'''
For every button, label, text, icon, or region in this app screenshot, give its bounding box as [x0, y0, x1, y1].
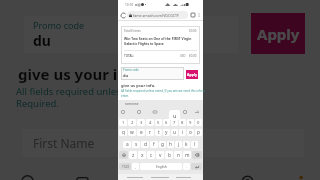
- button[interactable]: Apply: [186, 70, 198, 79]
- button[interactable]: Backspace: [192, 151, 202, 159]
- button[interactable]: 2: [128, 119, 136, 126]
- button[interactable]: Apply: [251, 13, 305, 54]
- button[interactable]: More options: [196, 12, 202, 18]
- button[interactable]: d: [141, 141, 149, 148]
- staticText: u: [173, 129, 176, 136]
- button[interactable]: Keyboard tool 1: [136, 109, 142, 115]
- button[interactable]: fame.smash.com/VGCGCTF: [127, 11, 188, 19]
- staticText: Promo code: [123, 68, 139, 72]
- button[interactable]: Settings: [220, 164, 275, 180]
- button[interactable]: ?123: [119, 163, 131, 170]
- staticText: p: [197, 129, 200, 136]
- staticText: English: [156, 165, 167, 169]
- button[interactable]: g: [159, 141, 166, 148]
- button[interactable]: u: [171, 129, 178, 136]
- button[interactable]: 3: [137, 119, 145, 126]
- button[interactable]: 5: [155, 119, 162, 126]
- button[interactable]: f: [150, 141, 158, 148]
- staticText: .: [186, 164, 187, 169]
- staticText: t: [158, 129, 160, 136]
- staticText: g: [161, 141, 164, 148]
- staticText: u: [173, 112, 177, 119]
- button[interactable]: Reload: [120, 12, 126, 18]
- staticText: o: [189, 129, 192, 136]
- button[interactable]: y: [163, 129, 170, 136]
- staticText: du: [123, 73, 129, 78]
- staticText: m: [185, 152, 190, 159]
- staticText: q: [122, 129, 125, 136]
- button[interactable]: r: [146, 129, 154, 136]
- staticText: someone: [125, 102, 139, 106]
- button[interactable]: q: [119, 129, 127, 136]
- staticText: 2: [131, 120, 134, 126]
- button[interactable]: Keyboard tool 0: [120, 109, 126, 115]
- staticText: v: [159, 152, 162, 159]
- button[interactable]: l: [191, 141, 198, 148]
- button[interactable]: w: [128, 129, 136, 136]
- button[interactable]: Shift: [119, 151, 128, 159]
- staticText: 7: [173, 120, 176, 126]
- button[interactable]: m: [183, 151, 191, 159]
- staticText: fame.smash.com/VGCGCTF: [133, 13, 179, 18]
- button[interactable]: Tabs: [190, 12, 196, 18]
- button[interactable]: 0: [195, 119, 202, 126]
- staticText: USD: [180, 54, 186, 58]
- button[interactable]: Messages: [55, 164, 110, 180]
- button[interactable]: o: [187, 129, 194, 136]
- staticText: d: [144, 141, 147, 148]
- staticText: First Name: [33, 135, 95, 151]
- button[interactable]: p: [195, 129, 202, 136]
- button[interactable]: Enter: [191, 163, 202, 170]
- staticText: n: [177, 152, 180, 159]
- button[interactable]: 6: [163, 119, 170, 126]
- staticText: l: [194, 141, 196, 148]
- button[interactable]: 4: [146, 119, 154, 126]
- staticText: Apply: [257, 24, 300, 44]
- staticText: w: [130, 129, 134, 136]
- button[interactable]: 7: [171, 119, 178, 126]
- button[interactable]: English: [140, 163, 182, 170]
- staticText: 4: [149, 120, 152, 126]
- button[interactable]: k: [183, 141, 190, 148]
- button[interactable]: n: [174, 151, 182, 159]
- staticText: a: [126, 141, 129, 148]
- staticText: f: [153, 141, 155, 148]
- staticText: b: [168, 152, 171, 159]
- staticText: r: [149, 129, 151, 136]
- staticText: i: [182, 129, 184, 136]
- button[interactable]: x: [138, 151, 146, 159]
- button[interactable]: t: [155, 129, 162, 136]
- button[interactable]: c: [147, 151, 155, 159]
- staticText: k: [185, 141, 188, 148]
- staticText: du: [33, 31, 51, 50]
- button[interactable]: Keyboard tool 4: [182, 109, 188, 115]
- button[interactable]: z: [129, 151, 137, 159]
- button[interactable]: Keyboard tool 2: [152, 109, 158, 115]
- staticText: 8: [181, 120, 184, 126]
- button[interactable]: Keyboard tool 3: [168, 109, 174, 115]
- button[interactable]: b: [165, 151, 173, 159]
- button[interactable]: .: [183, 163, 190, 170]
- staticText: 6: [165, 120, 168, 126]
- button[interactable]: a: [123, 141, 131, 148]
- staticText: j: [178, 141, 180, 148]
- button[interactable]: s: [132, 141, 140, 148]
- button[interactable]: ,: [132, 163, 139, 170]
- button[interactable]: Explore: [165, 164, 220, 180]
- button[interactable]: v: [156, 151, 164, 159]
- button[interactable]: 1: [119, 119, 127, 126]
- staticText: Promo code: [33, 19, 85, 31]
- button[interactable]: i: [179, 129, 186, 136]
- button[interactable]: More: [275, 164, 320, 180]
- button[interactable]: j: [175, 141, 182, 148]
- staticText: 10:10: [125, 3, 134, 7]
- button[interactable]: Keyboard tool 5: [194, 109, 200, 115]
- staticText: TOTAL:: [124, 54, 135, 58]
- button[interactable]: 8: [179, 119, 186, 126]
- button[interactable]: 9: [187, 119, 194, 126]
- button[interactable]: e: [137, 129, 145, 136]
- staticText: All fields required unless noted. Requir…: [16, 85, 157, 110]
- button[interactable]: Profile: [0, 164, 55, 180]
- button[interactable]: h: [167, 141, 174, 148]
- button[interactable]: Feed: [110, 164, 165, 180]
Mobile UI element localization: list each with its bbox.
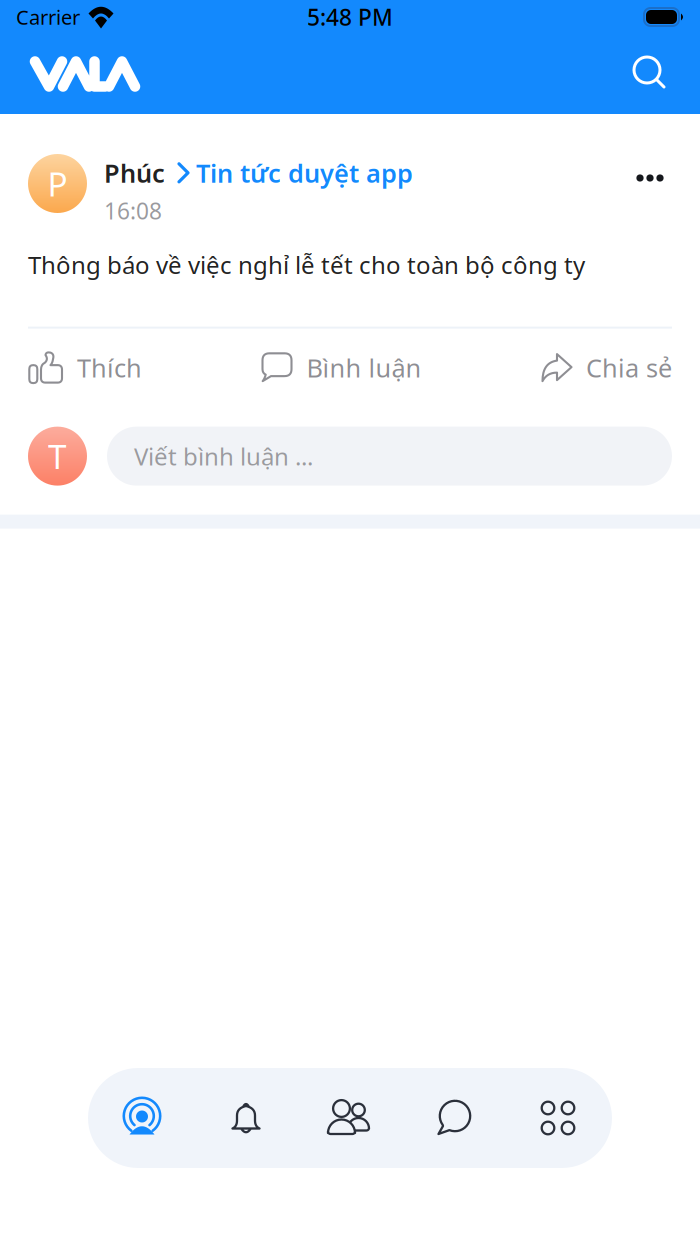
'''
[Problem description] Select and copy each line from the data that includes the word "smash".

[Response to this exercise]
- button[interactable]: fame.smash.com/VGCGCTF: [127, 11, 188, 19]
- staticText: fame.smash.com/VGCGCTF: [133, 13, 179, 18]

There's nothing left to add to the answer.